相続人である子が、亡くなった方の家業である農業に、長年無償で年間150日にわたって従事したケース。

  • この子の働きにより、亡くなった方の重要な財産である農地が荒廃することなく、収穫を産出する土地としての状態の維持が図られたもので、被相続人の財産の維持に寄与したとして、遺産の3割に当たる寄与分を認められた。

相続人のひとりが、亡くなった方の指示で勤めていた会社を退職して亡くなった方の事業に労務の提供をし、その後、その事業を事実上取り仕切る立場にあったケース

  • 売上金額や給与の額、事業に関与していた期間等の事情から、亡くなった方の財産の維持に特別の寄与をしたとして、遺産の3割に当たる寄与分を認められた。

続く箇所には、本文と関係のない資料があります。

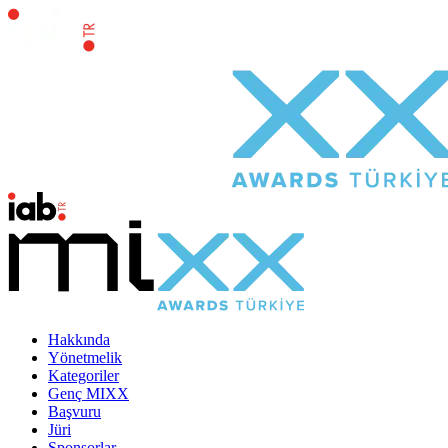
Hakkında
Yönetmelik
Kategoriler
Genç MIXX
Başvuru
Jüri
Sponsorlar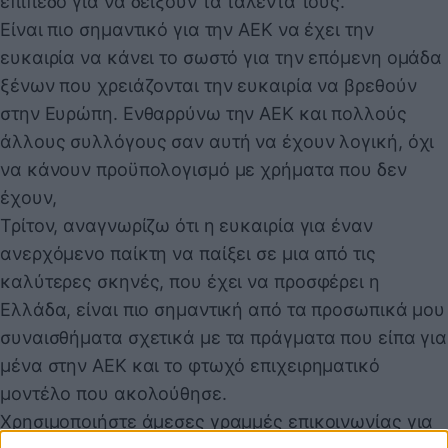
επίπεδο για να δείξουν τα ταλέντα τους.
Είναι πιο σημαντικό για την ΑΕΚ να έχει την
ευκαιρία να κάνει το σωστό για την επόμενη ομάδα
ξένων που χρειάζονται την ευκαιρία να βρεθούν
στην Ευρώπη. Ενθαρρύνω την ΑΕΚ και πολλούς
άλλους συλλόγους σαν αυτή να έχουν λογική, όχι
να κάνουν προϋπολογισμό με χρήματα που δεν
έχουν,
Τρίτον, αναγνωρίζω ότι η ευκαιρία για έναν
ανερχόμενο παίκτη να παίξει σε μια από τις
καλύτερες σκηνές, που έχει να προσφέρει η
Ελλάδα, είναι πιο σημαντική από τα προσωπικά μου
συναισθήματα σχετικά με τα πράγματα που είπα για
μένα στην ΑΕΚ και το φτωχό επιχειρηματικό
μοντέλο που ακολούθησε.
Χρησιμοποιήστε άμεσες γραμμές επικοινωνίας για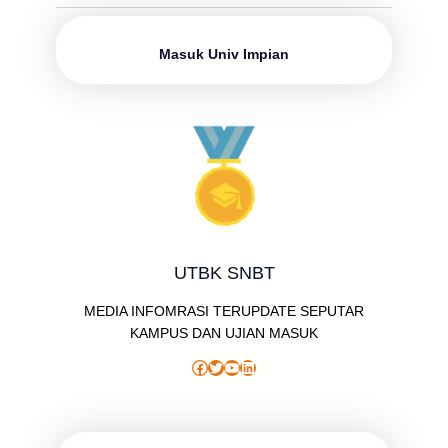
o
s
p
e
m
dI
o
p
n
Masuk Univ Impian
k
UTBK SNBT
MEDIA INFOMRASI TERUPDATE SEPUTAR
KAMPUS DAN UJIAN MASUK
Facebook
Twitter
YouTube
LinkedIn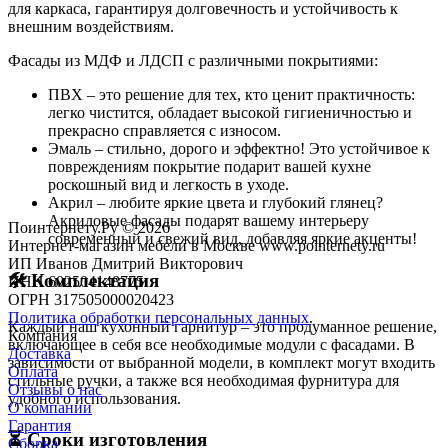
для каркаса, гарантируя долговечность и устойчивость к
внешним воздействиям.
Фасады из МДФ и ЛДСП с различными покрытиями:
ПВХ – это решение для тех, кто ценит практичность:
легко чистится, обладает высокой гигиеничностью и
прекрасно справляется с износом.
Эмаль – стильно, дорого и эффектно! Это устойчивое к
повреждениям покрытие подарит вашей кухне
роскошный вид и легкость в уходе.
Акрил – любите яркие цвета и глубокий глянец?
Акриловые фасады подарят вашему интерьеру
Поинтернету.Ру
© 2026
современный и свежий вид, добавляя яркие акценты!
Интернет-магазин мебели в Москве www.pointernety.ru
ИП Иванов Дмитрий Викторович
🛠️ Комплектация
ИНН 602504148775
ОГРН 317505000020423
Политика обработки персональных данных
.
Каждый наш кухонный гарнитур – это продуманное решение,
Компания
включающее в себя все необходимые модули с фасадами. В
Доставка
зависимости от выбранной модели, в комплект могут входить
Оплата
стильные ручки, а также вся необходимая фурнитура для
Отзывы о нас
удобного использования.
О компании
Гарантия
⏳ Сроки изготовления
Сборка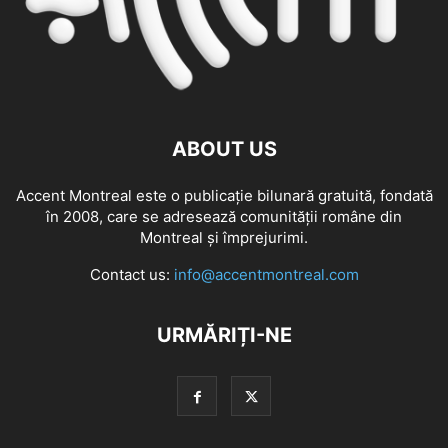
ABOUT US
Accent Montreal este o publicație bilunară gratuită, fondată
în 2008, care se adresează comunităţii române din
Montreal şi împrejurimi.
Contact us:
info@accentmontreal.com
URMĂRIȚI-NE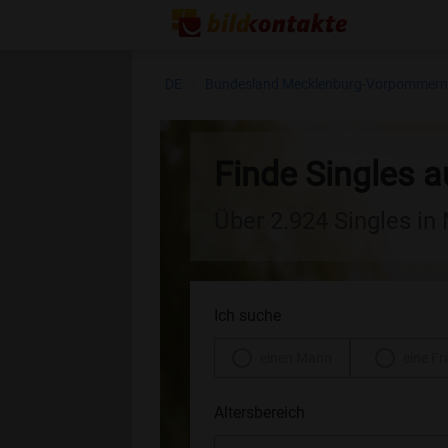
DE
Bundesland Mecklenburg-Vorpommer
Finde Singles 
Über 2.924 Singles i
Ich suche
einen Mann
eine Fr
Altersbereich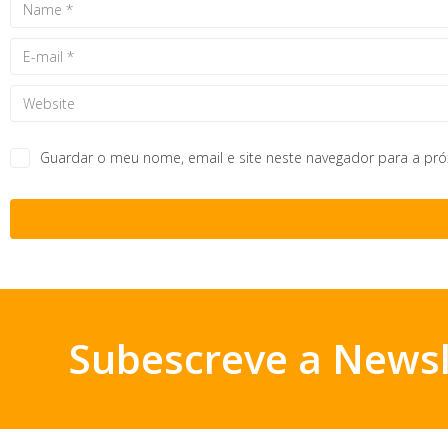
Guardar o meu nome, email e site neste navegador para a pr
Subescreve a Newsl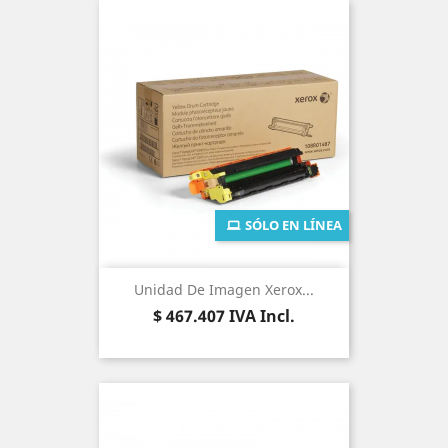
SÓLO EN LÍNEA
Unidad De Imagen Xerox...
Precio
$ 467.407
IVA Incl.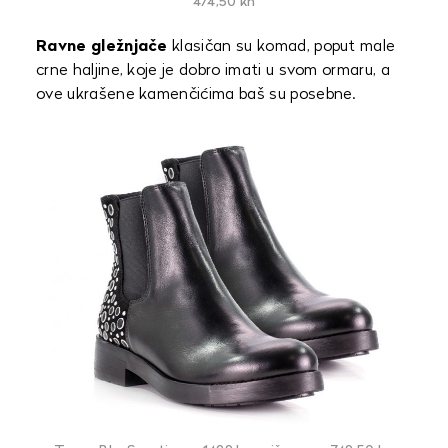
474,50 kn
Ravne gležnjače
klasičan su komad, poput male
crne haljine, koje je dobro imati u svom ormaru, a
ove ukrašene kamenčićima baš su posebne.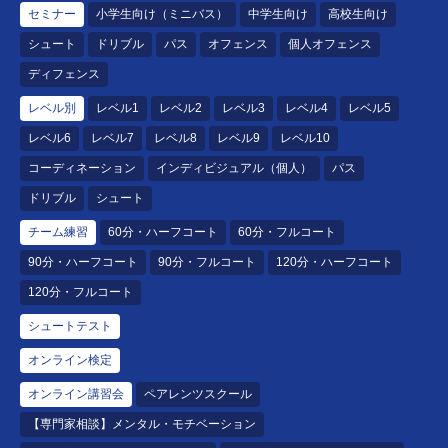
セミナー
小学生向け（ミニバス）
中学生向け
高校生向け
シュート
ドリブル
パス
オフェンス
個人オフェンス
ディフェンス
レベル別
レベル1
レベル2
レベル3
レベル4
レベル5
レベル6
レベル7
レベル8
レベル9
レベル10
コーディネーション
インディビジュアル（個人）
パス
ドリブル
シュート
チーム練習
60分・ハーフコート
60分・フルコート
90分・ハーフコート
90分・フルコート
120分・ハーフコート
120分・フルコート
シュートテスト
オンライン検定
オンライン講習会
ペアレンツスクール
【専門家相談】メンタル・モチベーション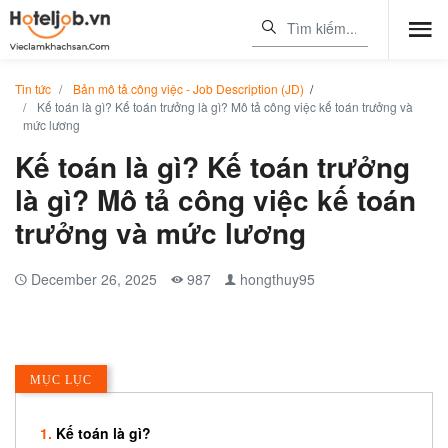
Tin tức
Bản mô tả công việc - Job Description (JD)
/
Kế toán là gì? Kế toán trưởng là gì? Mô tả công việc kế toán trưởng và
mức lương
Kế toán là gì? Kế toán trưởng
là gì? Mô tả công việc kế toán
trưởng và mức lương
December 26, 2025
987
hongthuy95
MỤC LỤC
Kế toán là gì?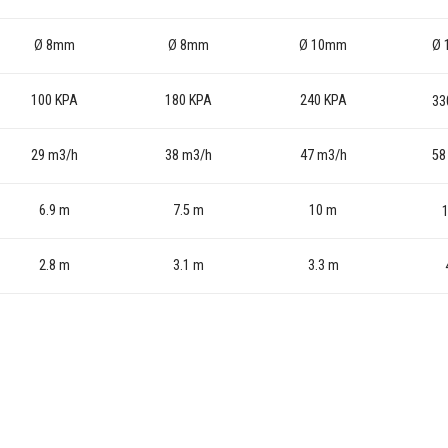
Ø 8mm
Ø 8mm
Ø 10mm
Ø 
100 KPA
180 KPA
240 KPA
33
29 m3/h
38 m3/h
47 m3/h
58
6.9 m
7.5 m
10 m
2.8 m
3.1 m
3.3 m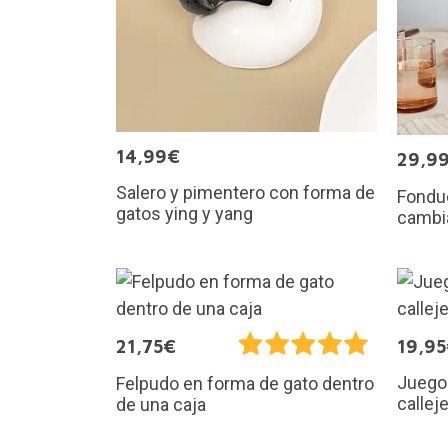
14,99€
29,9
Salero y pimentero con forma de
Fondu
gatos ying y yang
cambi
21,75€
19,9
Juego 
Felpudo en forma de gato dentro
callej
de una caja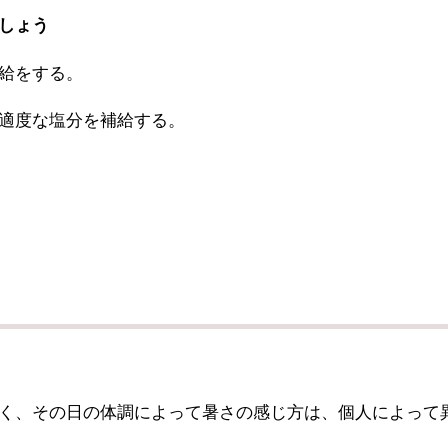
しょう
給をする。
適度な塩分を補給する。
、その日の体調によって暑さの感じ方は、個人によって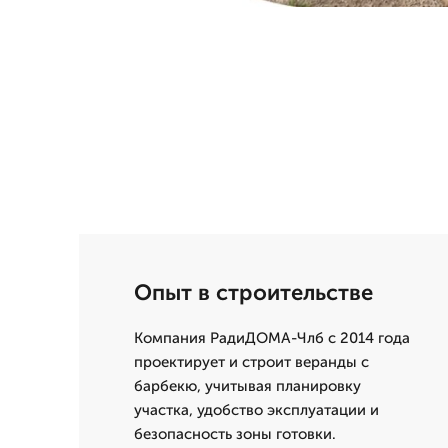
Опыт в строительстве
Компания РадиДОМА-Члб с 2014 года
проектирует и строит веранды с
барбекю, учитывая планировку
участка, удобство эксплуатации и
безопасность зоны готовки.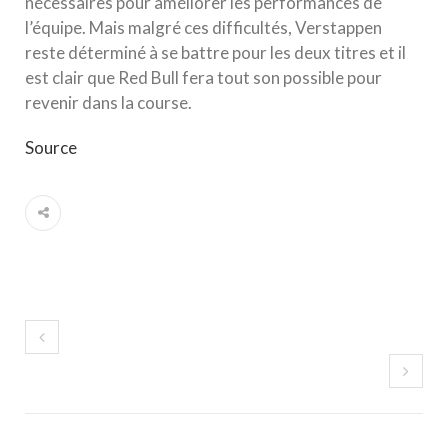
nécessaires pour améliorer les performances de
l’équipe. Mais malgré ces difficultés, Verstappen
reste déterminé à se battre pour les deux titres et il
est clair que Red Bull fera tout son possible pour
revenir dans la course.
Source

相続人の一人が、平成8年頃から被相続人の洗髪の介助や失禁の後始末など軽度の介助を行っていたところ、平成12年8月頃から平成13年12月末ころまでの約16か月間にわたって被相続人の介護に専従したケース

  • 遺産総額中の3.2%強にあたる寄与分を認められた。

相続人の一人が、認知症により常時見守りが必要な状態となった被相続人の介護を3年にわたり行っていたケース

  • 1日あたり8000円の寄与分を3年分認められた。

寄与分が否定されたケース

次の場合には、裁判所では寄与分が否定されています。

亡くなった方が生前に脳梗塞となった後、相続人の内の1名の配偶者が通院や入浴の介助といった世話を13年間行っていたケース

  • 相続人が、亡くなった方が所有する不動産で唯一同居してきたこと、亡くなった方が一日中付添を必要とする状態にあったわけではないこと等の事情から、寄与分を否定した。

相続人の協議が調わない場合

遺産分割や寄与分について、まずは相続人間で話し合いを行うこととなりますが、相続人間で協議ができない場合または整わない場合には、家庭裁判所に遺産分割調停や寄与分を定める処分調停を提起した上、調停が成立しない場合には、家庭裁判所が審判で定めることとなります。